Copy every entry below verbatim, except for images.
DATASET RECORDS Block Start
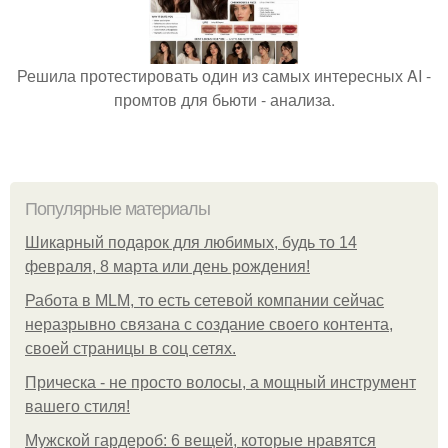
Решила протестировать один из самых интересных AI -
промтов для бьюти - анализа.
Популярные материалы
Шикарный подарок для любимых, будь то 14
февраля, 8 марта или день рождения!
Работа в MLM, то есть сетевой компании сейчас
неразрывно связана с создание своего контента,
своей страницы в соц сетях.
Прическа - не просто волосы, а мощный инструмент
вашего стиля!
Мужской гардероб: 6 вещей, которые нравятся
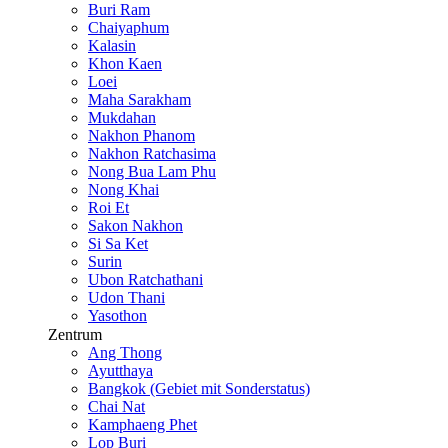
Buri Ram
Chaiyaphum
Kalasin
Khon Kaen
Loei
Maha Sarakham
Mukdahan
Nakhon Phanom
Nakhon Ratchasima
Nong Bua Lam Phu
Nong Khai
Roi Et
Sakon Nakhon
Si Sa Ket
Surin
Ubon Ratchathani
Udon Thani
Yasothon
Zentrum
Ang Thong
Ayutthaya
Bangkok (Gebiet mit Sonderstatus)
Chai Nat
Kamphaeng Phet
Lop Buri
DATASET RECORDS Block End
=== ANSWER TO THE PROBLEM ===
Решила протестировать один из самых интересных AI -
промтов для бьюти - анализа.
Популярные материалы
Шикарный подарок для любимых, будь то 14
февраля, 8 марта или день рождения!
Работа в MLM, то есть сетевой компании сейчас
неразрывно связана с создание своего контента,
своей страницы в соц сетях.
Прическа - не просто волосы, а мощный инструмент
вашего стиля!
Мужской гардероб: 6 вещей, которые нравятся
Buri Ram
Chaiyaphum
Kalasin
Khon Kaen
Loei
Maha Sarakham
Mukdahan
Nakhon Phanom
Nakhon Ratchasima
Nong Bua Lam Phu
Nong Khai
Roi Et
Sakon Nakhon
Si Sa Ket
Surin
Ubon Ratchathani
Udon Thani
Yasothon
Zentrum
Ang Thong
Ayutthaya
Bangkok (Gebiet mit Sonderstatus)
Chai Nat
Kamphaeng Phet
Lop Buri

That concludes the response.